At the peak of her popularity, New Zealand prime minister Jacinda Ardern was regarded in some circles as a latter-day saint. If you dared admit you didn’t worship at her altar, people recoiled in shock as if you’d confessed to being a kitten-killer.
Leaders rarely unite the world, or so much of it, as positively as Ardern, who announced this week she is to stand down as PM. Her political obituaries have focused on her strengths and she was undoubtedly charismatic and gifted as a politician.
Her global appeal soared in the wake of the Christchurch mosques massacre, which saw 51 gunned down by a white supremacist, bringing terrorist horror to the peaceful country.
Ardern, with a hijab-style head scarf, embraced the national grief and proved herself a beacon in troubled times, with the spontaneous empathy of a Blair or Obama.
She was also heralded, initially, for having her country’s best interests at heart during the Covid crisis when she pulled up the drawbridge with a level of draconianism other countries, bar China, wouldn’t countenance.
But Ardern turned out to be human after all. She is quitting in February because, after five and a half years, she hasn’t “enough left in the tank” to do the job.
Her ruling Labour Party must now rush to find a replacement to lead it into the general election in October, when it faces defeat by the centre-right National Party.
Cynics suggest that Ardern is departing now to avoid humiliation further down the line and thus protect her legacy.
New Zealanders have become less enamoured of her, post-pandemic, as the fall-out of her zero-Covid policy – including a dire labour shortage – hits home.
With decades high inflation and the rising cost of living, polls show her popularity has plummeted to a record low and only 30 per cent of voters think the country is going in the right direction, compared to 70 per cent in early 2021.
Kindly commentators have cast Ardern’s dropping out in the broader context of female leaders everywhere, as if she is proof that it’s tougher for women at the top.
While certainly it must be especially difficult to combine new motherhood with the premiership, as Ardern has done, singular women, like her, are an exception to the rule and should be judged accordingly.
Liz Truss failed spectacularly because of her incompetence, not her sex. And, to be fair, her rise to the top was plotted with political skill, not feminine wiles.
And Margaret Thatcher won three consecutive elections because, love her or not, she was the most outstanding political operator of the day.
But governing Britain, with a population of more than 68 million, is a different ball game to running New Zealand, population circa five million. It would be more useful, perhaps, to measure Ardern’s fate against the leader of a similar size nation – say, Scotland.
Although Ardern is on the Left, her sudden departure has close parallels with that of Scottish Tory leader Ruth Davidson, who put personal happiness before political ambition when she resigned in August 2019.
Davidson cited the conflict over Brexit and her desire to spend more time with her baby son but, credited with reviving her party’s fortunes north of the border, she rather left them, and the Unionist cause, in the lurch.
But the western leader who would most like to be mentioned in the same sentence as Ardern is, of course, Scotland’s first minister, Nicola Sturgeon.
The Scottish Nationalist supremo fashioned herself on the progressive Ardern to a risible degree.

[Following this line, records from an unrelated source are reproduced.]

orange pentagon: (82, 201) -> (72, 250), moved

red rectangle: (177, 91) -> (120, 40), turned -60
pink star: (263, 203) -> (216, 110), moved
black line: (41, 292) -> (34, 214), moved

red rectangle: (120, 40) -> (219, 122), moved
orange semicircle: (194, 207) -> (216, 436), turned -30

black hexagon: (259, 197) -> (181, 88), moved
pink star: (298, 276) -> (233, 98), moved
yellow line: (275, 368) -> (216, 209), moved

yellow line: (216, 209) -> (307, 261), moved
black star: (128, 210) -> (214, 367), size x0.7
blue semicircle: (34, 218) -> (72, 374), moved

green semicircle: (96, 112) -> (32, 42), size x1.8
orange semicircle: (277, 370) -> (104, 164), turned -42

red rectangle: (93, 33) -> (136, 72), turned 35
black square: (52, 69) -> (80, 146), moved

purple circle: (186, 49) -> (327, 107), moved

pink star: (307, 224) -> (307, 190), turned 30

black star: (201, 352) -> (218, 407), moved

There were moments during Covid when Sturgeon seemed to think Scotland was the New Zealand of the north, even attempting to impose a unilateral travel ban, which quickly backfired.

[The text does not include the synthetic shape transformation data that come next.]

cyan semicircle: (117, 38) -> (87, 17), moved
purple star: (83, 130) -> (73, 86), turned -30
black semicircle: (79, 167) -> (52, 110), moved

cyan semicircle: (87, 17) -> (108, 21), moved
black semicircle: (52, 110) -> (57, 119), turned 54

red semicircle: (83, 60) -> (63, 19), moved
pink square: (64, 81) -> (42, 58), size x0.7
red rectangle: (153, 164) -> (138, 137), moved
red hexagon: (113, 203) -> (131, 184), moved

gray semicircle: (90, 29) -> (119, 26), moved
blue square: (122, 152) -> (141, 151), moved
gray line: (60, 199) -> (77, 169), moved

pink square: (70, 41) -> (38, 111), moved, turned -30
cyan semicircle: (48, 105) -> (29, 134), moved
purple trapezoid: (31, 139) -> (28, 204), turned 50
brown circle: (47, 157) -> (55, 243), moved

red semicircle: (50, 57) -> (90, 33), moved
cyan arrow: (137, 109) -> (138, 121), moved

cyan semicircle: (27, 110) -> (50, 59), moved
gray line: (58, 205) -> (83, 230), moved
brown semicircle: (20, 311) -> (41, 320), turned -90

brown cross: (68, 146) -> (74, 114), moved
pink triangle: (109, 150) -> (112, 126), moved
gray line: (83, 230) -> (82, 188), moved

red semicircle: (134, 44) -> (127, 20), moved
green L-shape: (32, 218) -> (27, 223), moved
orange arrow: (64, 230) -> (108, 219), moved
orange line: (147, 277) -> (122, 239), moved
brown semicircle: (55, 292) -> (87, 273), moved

Fortunately for Scotland’s long-term economic health, Sturgeon lacked the power of the New Zealand PM to sabotage her country by turning it into a fortress.
But the SNP leader was gushing towards her Antipodean hero and, following Ardern’s election victory in 2020, said Scotland could learn from New Zealand. How frustrating for Sturgeon that her independence dreams have been thwarted and her pursuit of her inner Ardern curtailed.
But she could, in the end, be more Jacinda if she chose to. The New Zealand premier has no one but herself to blame for her party’s downturn and has had the good grace to accept that.
Sturgeon remains in denial about Scotland’s domestic problems and, even after nearly nine years as first minister, she refuses to shoulder any responsibility.
She is unlikely to find the humility to admit her tank is empty, but maybe Ardern’s exit will make it easier for her to go, by offering the precedent that even great (by their own estimation) leaders have their limits.
If that proves to be the case, then Jacindamania will not have been in vain.